I guess it is clear by now that I am writing a toy Scheme compiler and virtual machine. Primarily for learning the techniques, I just touch it from time to time. The last addition to the virtual machine was a Cheney-style copy garbage collector. I wanted to implement a very simple algorithm to get a functioning system quicker. The simplest algorithms I know of are the Cheney one and the Deutsch-Schorr-Waite mark-and-sweep garbage collector. I chose the copying one because I believe generational garbage collection is the way to go for Scheme virtual machines, given that the rate of allocation is very high (allocation in a copy garbage collector is just moving a pointer) and most data objects die young (how many times did you use reverse after a loop?).

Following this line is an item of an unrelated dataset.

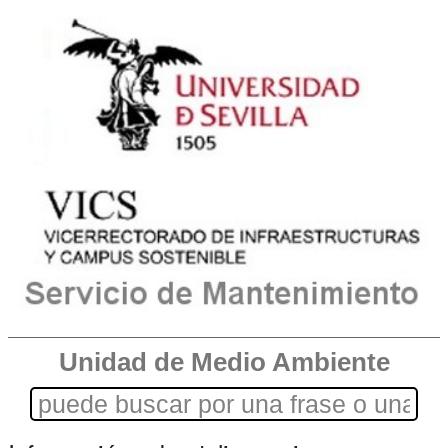
Unidad de Medio Ambiente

I was surprised by how easy it was to implement the collector. It is a very simple one (stop-the-world, two semi-spaces etc.) but nevertheless I always thought garbage collectors were somewhat magical, a bunch of elves that worked out of sight to keep your process working perfectly. This is exactly why I am writing such a system, even if it never gets free onto the world it will fulfill its purpose. Of course, if I am satisfied with the result, I will release the beast.

My voter registration

The voter registration period for the Scheme Steering Comittee is over. I thought I could then post my statement of interest:

I have been using Scheme for almost four years now. I use it mostly for studying programming languages and programming in general, prototyping and testing new ideas, but I have also developed and sold applications written in Scheme to customers. I believe Scheme is nowadays a maximum in the design space of programming languages and is the language of choice of some of the best hackers of the world. I thus deeply wish that Scheme gets getter with each new standard revision.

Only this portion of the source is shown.